GENOCIDE ARMENIEN: L'HONNEUR DES "JUSTES"
L'Express
http://www.lexpress.fr/actualite/monde/europe/genocide-armenien-l-honneur-des-justes_1108767.html
26 avril 2012
France
Dans l'Empire ottoman, certains se sont opposes au genocide des
Armeniens. Leur action sort aujourd'hui de l'oubli et pourrait
contribuer a faire evoluer la societe. Pour que soit enfin reconnu
un evenement occulte par la memoire collective.
Annee après annee, le tabou sur les massacres d'Armeniens perpetres
sur ordre des Jeunes-Turcs au pouvoir en 1915, se lève en Turquie. De
nombreuses publications ont paru sur le sujet. Des intellectuels ont
lance une campagne en faveur d'une demande de "pardon" aux Armeniens.
Et, le 24 avril, jour anniversaire du debut du genocide de 1915,
fait desormais l'objet de commemorations en plein coeur d'Istanbul.
Certes, le pays est encore loin d'un veritable questionnement sur son
histoire. La majorite de la population ignore toujours ce qui s'est
reellement passe a l'epoque et prefère croire, selon l'expression
consacree, que ses "ancetres n'ont pu commettre un tel crime". De
nombreux boulevards, places et ecoles portent encore le nom de
responsables des massacres. Et la politique officielle d'Ankara
persiste dans le deni.
Dès 1915, pourtant, dans l'Empire ottoman, des voix s'etaient elevees
pour denoncer ce crime contre l'humanite. Des dizaines de hauts
fonctionnaires, d'elus, de chefs religieux et de tribus, et un nombre
d'anonymes que l'on ne peut evaluer s'etaient opposes aux ordres et
refuse de deporter ou de massacrer les Armeniens. Au risque de perdre
leur poste ou, pour certains, leur vie. Celal Bey, gouverneur de Konya,
fut demis de ses fonctions parce qu'il avait empeche le depart des
convois de deportes ; Huseyin Nesimi, sous-prefet de Lice (sud-est
du pays), fut assassine par des soldats depeches par le prefet de
Diyarbakir car il avait refuse de faire executer ses administres ;
Mustafa Aga, maire de Malatya (Anatolie), fut tue par son propre fils,
qui n'avait pas supporte que son père vienne en aide aux "mecreants".

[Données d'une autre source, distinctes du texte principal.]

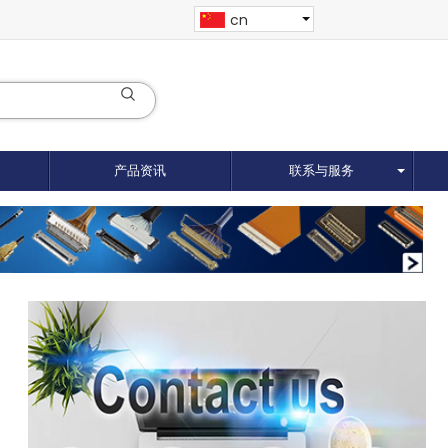
cn
产品资讯
联系与服务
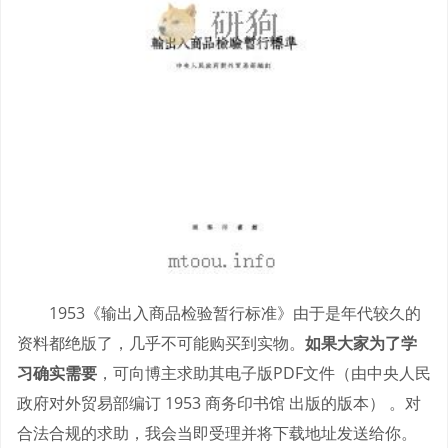
1953《输出入商品检验暂行标准》由于是年代较久的
资料都绝版了，几乎不可能购买到实物。
如果大家为了学
习确实需要
，可向博主求助其电子版PDF文件（由中央人民
政府对外贸易部编订 1953 商务印书馆 出版的版本） 。对
合法合规的求助，我会当即受理并将下载地址发送给你。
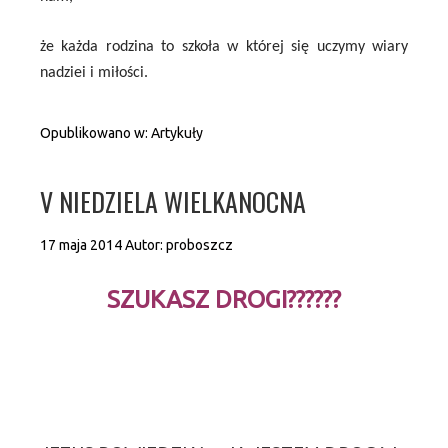
że każda rodzina to szkoła w której się uczymy wiary
nadziei i miłości.
Opublikowano w:
Artykuły
V NIEDZIELA WIELKANOCNA
17 maja 2014
Autor:
proboszcz
SZUKASZ DROGI??????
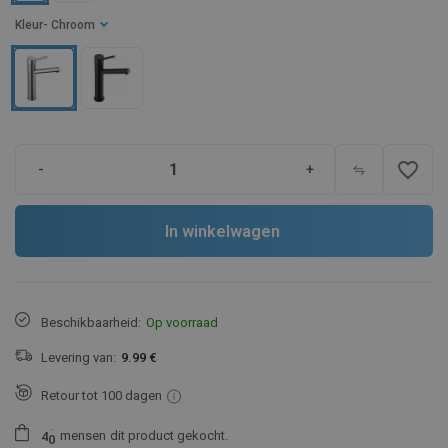
Kleur
- Chroom
favorite_border
-
+
In winkelwagen
Beschikbaarheid:
Op voorraad
Levering van:
9.99 €
Retour tot 100 dagen
mensen
dit product gekocht.
4
0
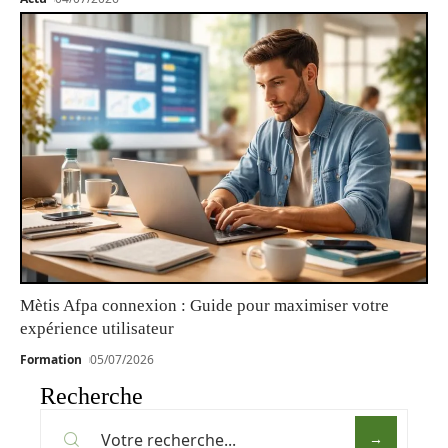
Mètis Afpa connexion : Guide pour maximiser votre
expérience utilisateur
Formation
05/07/2026
Recherche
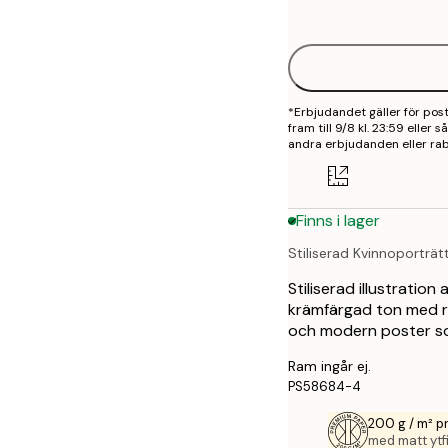
options
30x40 cm
50x70 cm
*Erbjudandet gäller för po
70x100 cm
fram till 9/8 kl. 23:59 eller
andra erbjudanden eller rab
100x150 cm
Finns i lager
Stiliserad Kvinnoporträtt
Stiliserad illustratio
krämfärgad ton med r
och modern poster so
Ram ingår ej.
PS58684-4
200 g / m² 
med matt ytfi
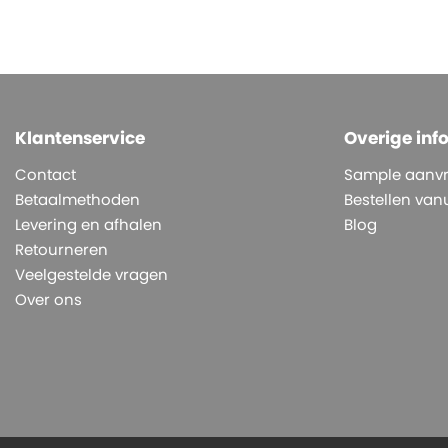
Klantenservice
Overige inf
Contact
Sample aanv
Betaalmethoden
Bestellen vanu
Levering en afhalen
Blog
Retourneren
Veelgestelde vragen
Over ons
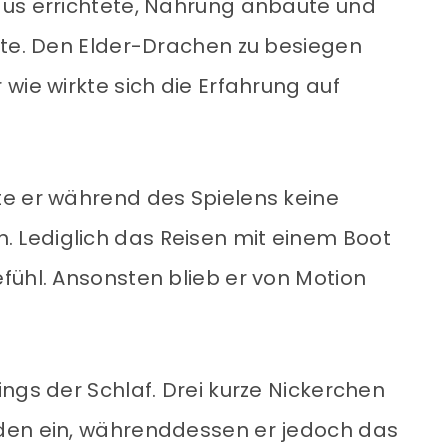
aus errichtete, Nahrung anbaute und
hte. Den Elder-Drachen zu besiegen
wie wirkte sich die Erfahrung auf
te er während des Spielens keine
Lediglich das Reisen mit einem Boot
fühl. Ansonsten blieb er von Motion
ngs der Schlaf. Drei kurze Nickerchen
den ein, währenddessen er jedoch das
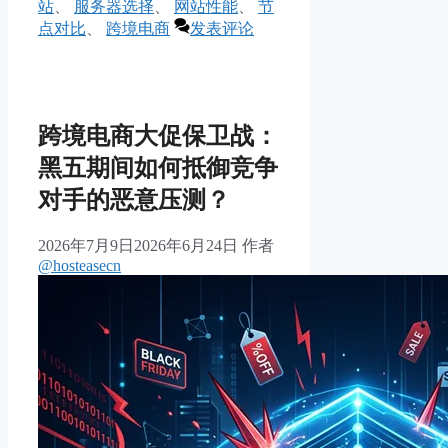
站
、
服务器选择
、
网站性能
、
节
点对比
、
跨境电商
发表评论
跨境电商大促保卫战：
黑五期间如何抵御竞争
对手的恶意压测？
2026年7月9日
2026年6月24日
作者
@hosteasecn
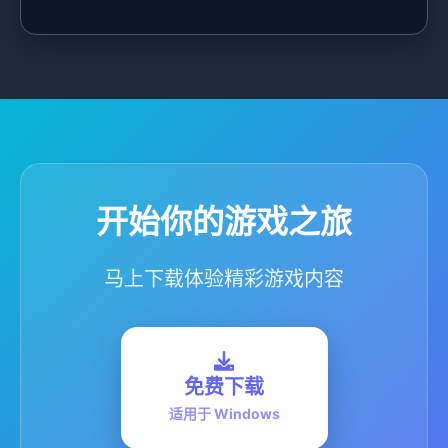
开始你的游戏之旅
马上下载体验精彩游戏内容
免费下载
适用于 Windows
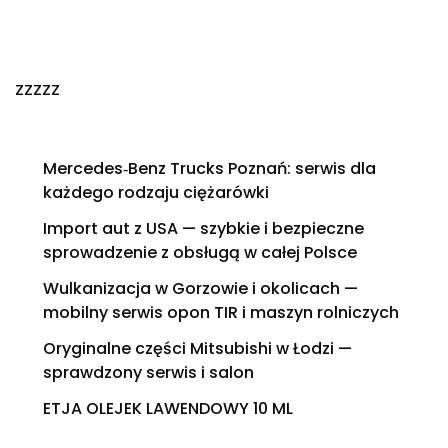
zzzzz
Mercedes‑Benz Trucks Poznań: serwis dla
każdego rodzaju ciężarówki
Import aut z USA — szybkie i bezpieczne
sprowadzenie z obsługą w całej Polsce
Wulkanizacja w Gorzowie i okolicach —
mobilny serwis opon TIR i maszyn rolniczych
Oryginalne części Mitsubishi w Łodzi —
sprawdzony serwis i salon
ETJA OLEJEK LAWENDOWY 10 ML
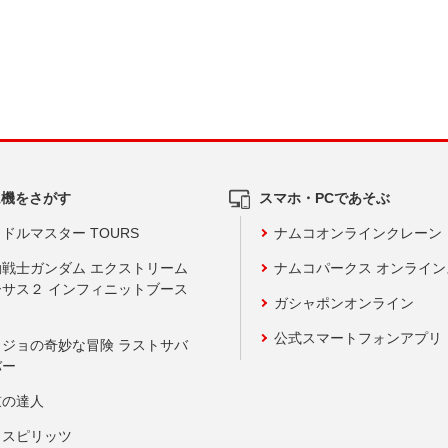
ム機をさがす
スマホ・PCであそぶ
ドルマスター TOURS
ナムコオンラインクレーン
動戦士ガンダム エクストリーム
ナムコパークス オンライ
ーサス２ インフィニットブース
ガシャポンオンライン
公式スマートフォンアプリ
ョジョの奇妙な冒険 ラストサバ
バー
鼓の達人
りスピリッツ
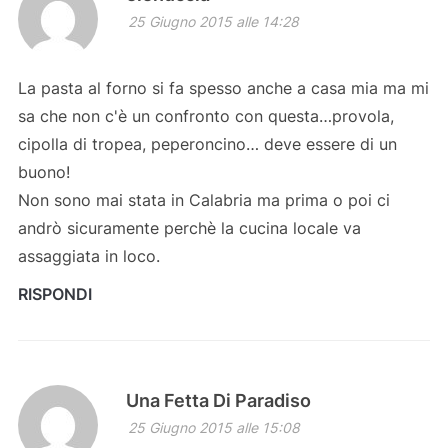
25 Giugno 2015 alle 14:28
La pasta al forno si fa spesso anche a casa mia ma mi
sa che non c'è un confronto con questa…provola,
cipolla di tropea, peperoncino… deve essere di un
buono!
Non sono mai stata in Calabria ma prima o poi ci
andrò sicuramente perchè la cucina locale va
assaggiata in loco.
RISPONDI
Una Fetta Di Paradiso
25 Giugno 2015 alle 15:08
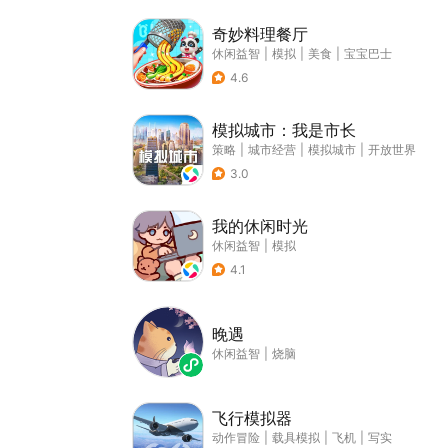
奇妙料理餐厅
休闲益智
|
模拟
|
美食
|
宝宝巴士
4.6
模拟城市：我是市长
策略
|
城市经营
|
模拟城市
|
开放世界
3.0
我的休闲时光
休闲益智
|
模拟
4.1
晚遇
休闲益智
|
烧脑
飞行模拟器
动作冒险
|
载具模拟
|
飞机
|
写实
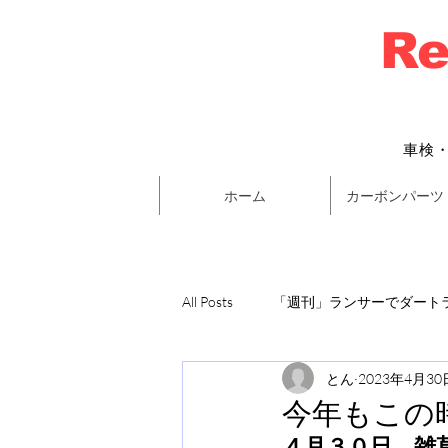
Re
車検
ホーム
カーボンパーツ
All Posts
「週刊」ランサーでダートラ
とん
2023年4月30
今年もこの
４月３０日、雑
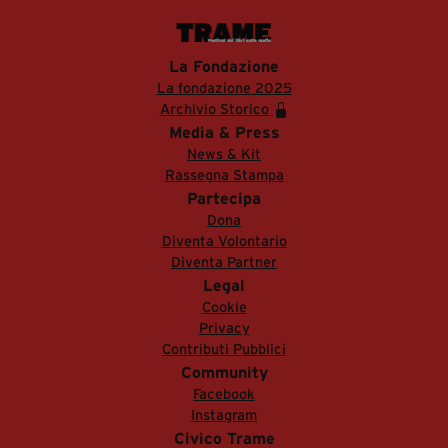
La Fondazione
La fondazione 2025
Archivio Storico
Media & Press
News & Kit
Rassegna Stampa
Partecipa
Dona
Diventa Volontario
Diventa Partner
Legal
Cookie
Privacy
Contributi Pubblici
Community
Facebook
Instagram
Civico Trame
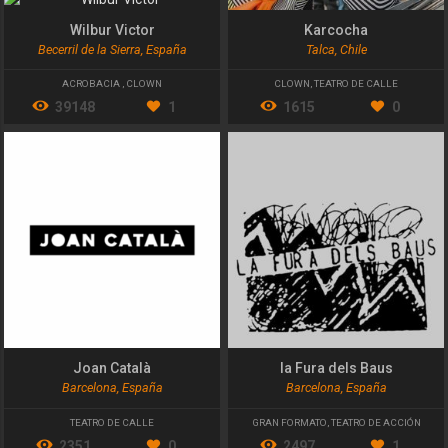
Wilbur Victor
Karcocha
Becerril de la Sierra, España
Talca, Chile
ACROBACIA
,
CLOWN
CLOWN
,
TEATRO DE CALLE
39148
1
1615
0
Joan Català
la Fura dels Baus
Barcelona, España
Barcelona, España
TEATRO DE CALLE
GRAN FORMATO
,
TEATRO DE ACCIÓN
2351
0
2497
1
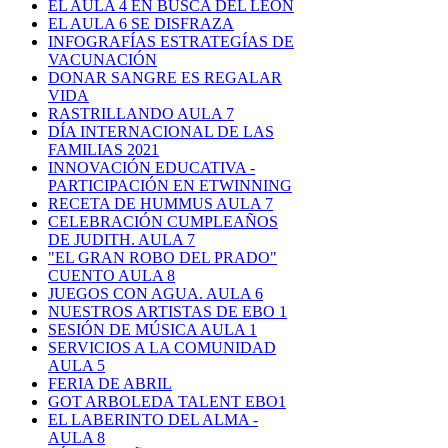
EL AULA 4 EN BUSCA DEL LEÓN
EL AULA 6 SE DISFRAZA
INFOGRAFÍAS ESTRATEGÍAS DE
VACUNACIÓN
DONAR SANGRE ES REGALAR
VIDA
RASTRILLANDO AULA 7
DÍA INTERNACIONAL DE LAS
FAMILIAS 2021
INNOVACIÓN EDUCATIVA -
PARTICIPACIÓN EN ETWINNING
RECETA DE HUMMUS AULA 7
CELEBRACIÓN CUMPLEAÑOS
DE JUDITH. AULA 7
"EL GRAN ROBO DEL PRADO"
CUENTO AULA 8
JUEGOS CON AGUA. AULA 6
NUESTROS ARTISTAS DE EBO 1
SESIÓN DE MÚSICA AULA 1
SERVICIOS A LA COMUNIDAD
AULA 5
FERIA DE ABRIL
GOT ARBOLEDA TALENT EBO1
EL LABERINTO DEL ALMA -
AULA 8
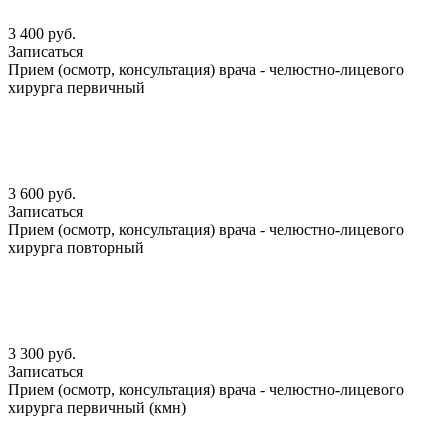
3 400 руб.
Записаться
Прием (осмотр, консультация) врача - челюстно-лицевого
хирурга первичный
3 600 руб.
Записаться
Прием (осмотр, консультация) врача - челюстно-лицевого
хирурга повторный
3 300 руб.
Записаться
Прием (осмотр, консультация) врача - челюстно-лицевого
хирурга первичный (кмн)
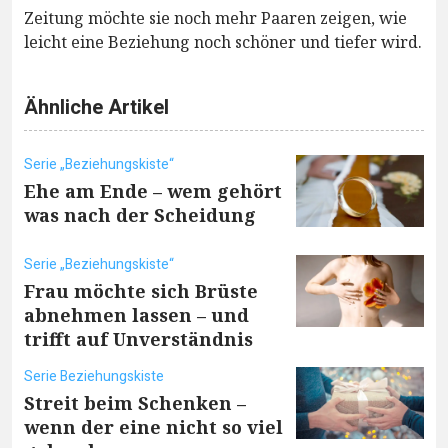
Zeitung möchte sie noch mehr Paaren zeigen, wie
leicht eine Beziehung noch schöner und tiefer wird.
Ähnliche Artikel
Serie „Beziehungskiste“
Ehe am Ende – wem gehört
was nach der Scheidung
Serie „Beziehungskiste“
Frau möchte sich Brüste
abnehmen lassen – und
trifft auf Unverständnis
Serie Beziehungskiste
Streit beim Schenken –
wenn der eine nicht so viel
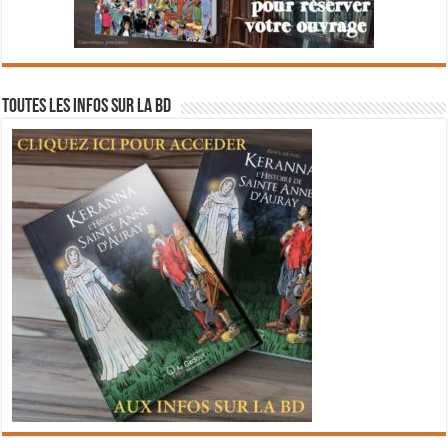
Toutes les infos sur la BD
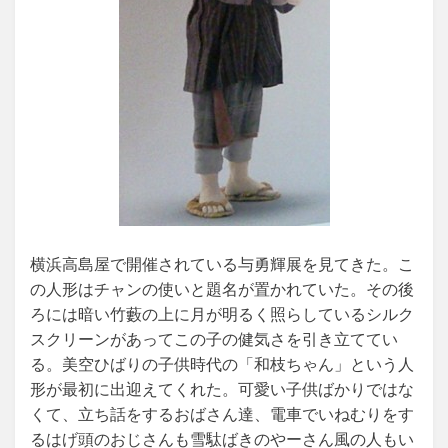
横浜高島屋で開催されている与勇輝展を見てきた。こ
の人形はチャンの使いと題名が置かれていた。その後
ろには暗い竹藪の上に月が明るく照らしているシルク
スクリーンがあってこの子の健気さを引き立ててい
る。美空ひばりの子供時代の「和枝ちゃん」という人
形が最初に出迎えてくれた。可愛い子供ばかりではな
くて、立ち話をするおばさん達、電車でいねむりをす
るはげ頭のおじさんも雪駄ばきのやーさん風の人もい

"Briser l'enfermement encourage par l'Etat"
Tombee dans l'oubli, l'histoire de ces "Justes" pourrait, cependant,
jouer un rôle crucial pour la societe turque dans sa confrontation
avec sa propre histoire. "Un des obstacles majeurs pour les Turcs
est la difficulte d'admettre que leurs grands-parents aient pu
commettre ces atrocites, explique Rober Koptas, redacteur en chef
d'Agos, hebdomadaire publie en armenien et en turc. Derrière le mot
"genocide", ils entendent une accusation collective les visant tous,
alors ils se retranchent derrière une position defensive. Rappeler
l'histoire des Justes, c'est briser l'enfermement encourage par
l'Etat. Les simples citoyens pourront ainsi voir que les responsables
du genocide appartiennent a une epoque et a une ideologie precises. Au
lieu de venerer les coupables, chacun pourra s'approprier des figures
positives."
Fonde par Hrant Dink, journaliste armenien de Turquie assassine en 2007
par un ultranationaliste, Agos publie regulièrement des articles sur
les Justes. "Hrant Dink a ete un des premiers a chercher un nouveau
langage afin qu'un plus grand nombre de ses concitoyens puissent
comprendre ce qui s'est passe en 1915, souligne Rober Koptas.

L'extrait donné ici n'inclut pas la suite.